Jeremy Bearson, Stunlock Studios
- Stunlock has a heritage of successful multiplayer games — both from an expertise and built-in fanbase perspective. That shouldn’t be underestimated: “We definitely worked to connect with our Battlerite and Bloodline Champions (and even our Dead Island Epidemic fans out there, we see you) and make them aware of what we’re working on. Because they’re such different games… we tried to be clear about that from the beginning, so that they would understand that this project is very, very different from our past endeavors.”

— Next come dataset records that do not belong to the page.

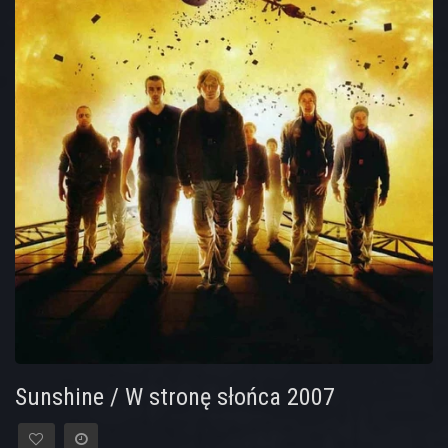
Sunshine / W stronę słońca 2007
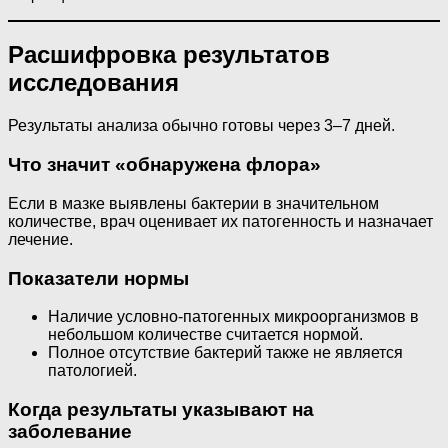
Расшифровка результатов
исследования
Результаты анализа обычно готовы через 3–7 дней.
Что значит «обнаружена флора»
Если в мазке выявлены бактерии в значительном
количестве, врач оценивает их патогенность и назначает
лечение.
Показатели нормы
Наличие условно-патогенных микроорганизмов в
небольшом количестве считается нормой.
Полное отсутствие бактерий также не является
патологией.
Когда результаты указывают на
заболевание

- In general, I thought Stunlock were extremely transparent with players about plans for V Rising — see this very comprehensive post-announce Q&A, for example. But Bearson does add: “Being transparent is all about communicating what you can and trying to be as honest as you can. Ironically, this means keeping things to yourself sometimes.” So be.. tactically transparent?
- And of course, there’s all the other things you would naturally need to do: “We put a lot of work into getting our name out. Releasing trailers, reaching out to influencers, keeping an active presence on socials, and keeping active keeping players informed of our development through things like dev blogs and newsletters were essential to getting a foothold in the gaming space.”
So there you go — we’re not claiming everyone can replicate Stunlock’s success. But at least you can better understand why V Rising appealed, and why it was primed to take off. And thanks to the devs for chatting to us about it.